I don’t think it’s constructing too shabby a straw man to say it would stir some uncomfortable feelings, because as Chad Finn wrote in this year’s Baseball Prospectus annual, happiness is fleeting for Sox fans even in the absolute best of times, which these absolutely are. The Sox are one of eight to ten serious contenders in baseball, i.e. teams with resources trying to compete, and they’re also quasi-definitionally the best and have the rings to prove it, having torn through a slate of superteams to claim them. There’s every reason to think they’re about to do it again, or at least get into the dance, which I consider one and the same. You can’t ride the dragon if you’re not tall enough, and you don’t really know if you can ride the dragon until you get on it. The most important thing the Red Sox (or any team) can do is make the playoffs. So what could stop them?
Here’s my list:
1. The bullpen
Of all the pain points on this year’s team, the bullpen is the most pronounced. Without Craig Kimbrel, the team is anchored by Matt Barnes and Ryan Brasier, among other similar arms. It’s not great. Perhaps the team has high hopes for Tyler Thornburg? More likely they’re planning to use whatever surplus of long arms they have to bounce between the bullpen and fifth/sixth starter status with Barnes as the de facto closer up to and until he’s named the real one. It might work. It seems dangerous. It’s certainly the most obvious flaw in the team’s current design, but to Dave Dombrowski’s credit it’s also the easiest to change at a moment’s notice. If even I’m sorta panicking over the state of things, I’m overlooking that last part. I’d rather not even approach that bridge, but Dombo feels differently.
2. The Yankees
I was going to just list the bullpen over and over as a gag, but the Yankees are another one of those 8-10 teams and the most obvious threat to Boston. At least they traded offseason roles with the Padres, saving us (for now) from Manny Machado in pinstripes and the inevitable brawls. I’m much prefer to face Aaron Judge and Giancarlo Stanton in the game than go toe to toe on the pitchers mound.
3. Acts of God (Injuries/Vladimir Guerrero Jr.)

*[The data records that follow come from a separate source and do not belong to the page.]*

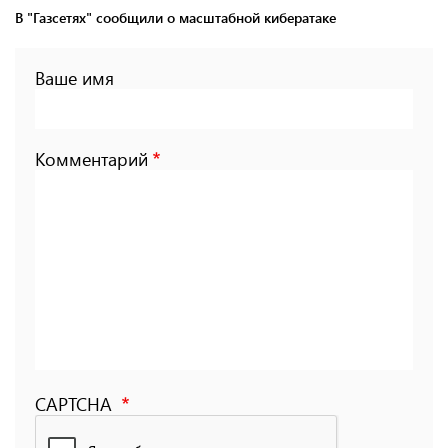
В "Газсетях" сообщили о масштабной кибератаке
Ваше имя
Комментарий
CAPTCHA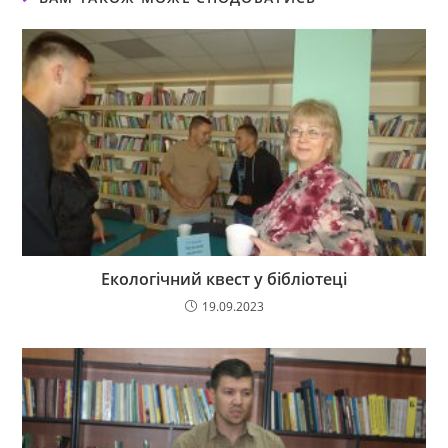
Екологічний квест у бібліотеці
19.09.2023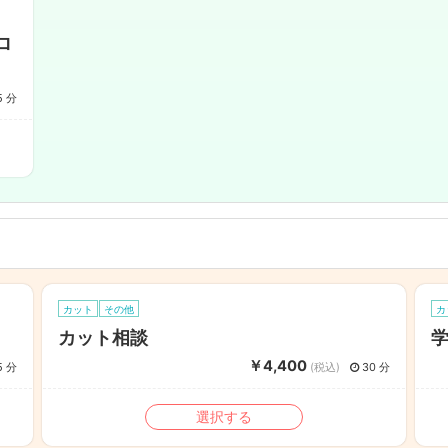
ロ
5 分
カット
その他
カ
カット相談
学
￥4,400
5 分
(税込)
30 分
選択する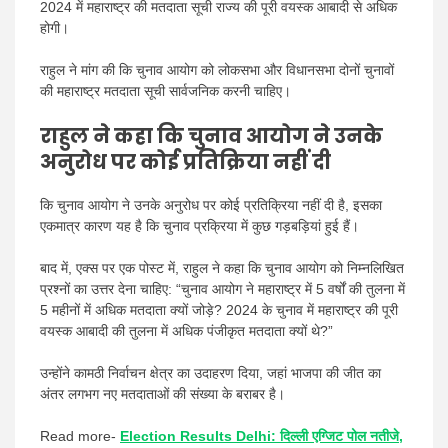
2024 में महाराष्ट्र की मतदाता सूची राज्य की पूरी वयस्क आबादी से अधिक
होगी।
राहुल ने मांग की कि चुनाव आयोग को लोकसभा और विधानसभा दोनों चुनावों
की महाराष्ट्र मतदाता सूची सार्वजनिक करनी चाहिए।
राहुल ने कहा कि चुनाव आयोग ने उनके
अनुरोध पर कोई प्रतिक्रिया नहीं दी
कि चुनाव आयोग ने उनके अनुरोध पर कोई प्रतिक्रिया नहीं दी है, इसका
एकमात्र कारण यह है कि चुनाव प्रक्रिया में कुछ गड़बड़ियां हुई हैं।
बाद में, एक्स पर एक पोस्ट में, राहुल ने कहा कि चुनाव आयोग को निम्नलिखित
प्रश्नों का उत्तर देना चाहिए: “चुनाव आयोग ने महाराष्ट्र में 5 वर्षों की तुलना में
5 महीनों में अधिक मतदाता क्यों जोड़े? 2024 के चुनाव में महाराष्ट्र की पूरी
वयस्क आबादी की तुलना में अधिक पंजीकृत मतदाता क्यों थे?”
उन्होंने कामठी निर्वाचन क्षेत्र का उदाहरण दिया, जहां भाजपा की जीत का
अंतर लगभग नए मतदाताओं की संख्या के बराबर है।
Read more-
Election Results Delhi: दिल्ली एग्जिट पोल नतीजे,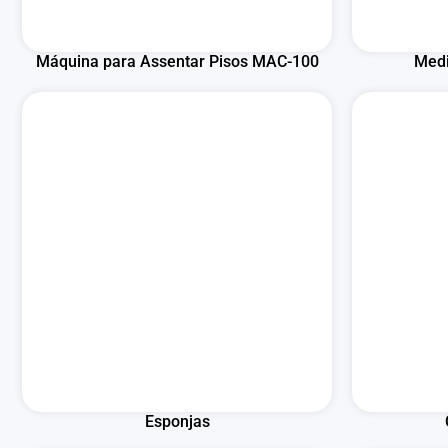
Máquina para Assentar Pisos MAC-100
Medi
Esponjas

I don’t know which scares me more, but at least we only have to deal with one of them for the first few weeks of the season thanks to Vlad Jr.’s oblique injury — they’re even pairing up, you see! Along with the half of the baseball-loving planet I can’t wait to see what Vladito’s about to do, and inevitably a goodly amount of that will come at our expense, especially against this bullpen. But who am I to argue with divinity?
Provided the Sox survive all these well enough, I foresee another showdown with the same group of teams in September and October, with the Red Sox, Yankees, Astros and Indians left to fight it for the pennant, and then who the hell knows what’s gonna happen? Besides God, I mean. He gets enough love. Today’s about one of his better efforts. Enjoy the games.